** Supplied material follows **

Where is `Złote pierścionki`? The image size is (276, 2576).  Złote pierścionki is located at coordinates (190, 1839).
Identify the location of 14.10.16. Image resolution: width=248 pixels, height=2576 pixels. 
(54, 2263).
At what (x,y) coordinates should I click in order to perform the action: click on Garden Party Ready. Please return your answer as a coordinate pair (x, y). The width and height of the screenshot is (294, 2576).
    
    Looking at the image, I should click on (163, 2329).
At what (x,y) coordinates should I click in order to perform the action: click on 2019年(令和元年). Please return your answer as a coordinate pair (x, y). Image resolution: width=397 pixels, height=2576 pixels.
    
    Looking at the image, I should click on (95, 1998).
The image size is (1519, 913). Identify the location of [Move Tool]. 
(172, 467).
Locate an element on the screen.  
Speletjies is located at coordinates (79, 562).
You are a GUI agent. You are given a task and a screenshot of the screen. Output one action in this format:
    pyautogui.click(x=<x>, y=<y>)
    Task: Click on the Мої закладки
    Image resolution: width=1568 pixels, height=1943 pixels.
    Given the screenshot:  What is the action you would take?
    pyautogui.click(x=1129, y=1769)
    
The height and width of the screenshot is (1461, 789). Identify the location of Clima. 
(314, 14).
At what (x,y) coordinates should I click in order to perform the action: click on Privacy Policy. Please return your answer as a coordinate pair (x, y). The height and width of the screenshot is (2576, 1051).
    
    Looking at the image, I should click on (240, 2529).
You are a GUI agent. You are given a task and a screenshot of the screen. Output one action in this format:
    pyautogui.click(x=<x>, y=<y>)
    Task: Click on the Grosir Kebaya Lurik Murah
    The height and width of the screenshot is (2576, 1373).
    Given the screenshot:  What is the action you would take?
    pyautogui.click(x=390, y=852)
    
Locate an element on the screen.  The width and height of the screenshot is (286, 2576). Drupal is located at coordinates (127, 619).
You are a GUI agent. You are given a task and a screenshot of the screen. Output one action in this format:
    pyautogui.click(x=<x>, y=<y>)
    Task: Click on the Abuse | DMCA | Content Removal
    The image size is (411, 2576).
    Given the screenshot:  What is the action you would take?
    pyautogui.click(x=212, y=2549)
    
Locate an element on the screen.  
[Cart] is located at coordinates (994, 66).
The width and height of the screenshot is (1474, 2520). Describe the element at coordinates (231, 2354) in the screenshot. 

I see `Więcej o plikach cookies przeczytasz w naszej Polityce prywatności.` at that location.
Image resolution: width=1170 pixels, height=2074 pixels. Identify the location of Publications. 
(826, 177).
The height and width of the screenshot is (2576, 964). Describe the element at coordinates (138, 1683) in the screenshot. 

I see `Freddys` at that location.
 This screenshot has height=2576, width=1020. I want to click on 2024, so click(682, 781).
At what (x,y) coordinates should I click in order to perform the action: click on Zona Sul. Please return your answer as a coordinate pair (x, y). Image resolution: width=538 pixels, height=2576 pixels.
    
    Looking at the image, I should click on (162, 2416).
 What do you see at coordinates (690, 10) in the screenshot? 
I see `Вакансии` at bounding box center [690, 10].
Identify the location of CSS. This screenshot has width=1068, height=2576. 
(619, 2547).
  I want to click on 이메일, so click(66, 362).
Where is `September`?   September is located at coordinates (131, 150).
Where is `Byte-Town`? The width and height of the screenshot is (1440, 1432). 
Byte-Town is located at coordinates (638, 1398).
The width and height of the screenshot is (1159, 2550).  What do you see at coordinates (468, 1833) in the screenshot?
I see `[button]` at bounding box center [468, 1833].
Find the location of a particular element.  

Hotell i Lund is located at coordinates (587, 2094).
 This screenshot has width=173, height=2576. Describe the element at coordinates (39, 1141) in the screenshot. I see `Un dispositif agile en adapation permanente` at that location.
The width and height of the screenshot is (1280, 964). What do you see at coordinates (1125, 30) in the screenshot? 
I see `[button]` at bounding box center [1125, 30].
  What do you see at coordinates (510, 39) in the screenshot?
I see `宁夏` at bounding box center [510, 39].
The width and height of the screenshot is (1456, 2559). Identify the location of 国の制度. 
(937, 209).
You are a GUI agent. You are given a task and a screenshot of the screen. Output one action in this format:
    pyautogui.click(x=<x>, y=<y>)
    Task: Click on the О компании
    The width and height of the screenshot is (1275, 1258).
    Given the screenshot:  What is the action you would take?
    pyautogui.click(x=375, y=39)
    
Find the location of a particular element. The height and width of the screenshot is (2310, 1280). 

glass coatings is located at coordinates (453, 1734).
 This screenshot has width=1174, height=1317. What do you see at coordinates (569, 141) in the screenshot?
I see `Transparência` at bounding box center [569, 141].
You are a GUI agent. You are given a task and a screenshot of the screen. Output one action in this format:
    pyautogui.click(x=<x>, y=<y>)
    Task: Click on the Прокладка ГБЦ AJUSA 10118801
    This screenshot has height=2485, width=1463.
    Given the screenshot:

** End of Supplied material **

*What is expected*: Return the span of lines in the data above that opens at the line with "is (2576, 1051)." and closes at the line with "The height and width of the screenshot is (2576, 1373).", exactly, ends included, nothing else.

*Solved problem*:
At what (x,y) coordinates should I click in order to perform the action: click on Privacy Policy. Please return your answer as a coordinate pair (x, y). The height and width of the screenshot is (2576, 1051).
    
    Looking at the image, I should click on (240, 2529).
You are a GUI agent. You are given a task and a screenshot of the screen. Output one action in this format:
    pyautogui.click(x=<x>, y=<y>)
    Task: Click on the Grosir Kebaya Lurik Murah
    The height and width of the screenshot is (2576, 1373).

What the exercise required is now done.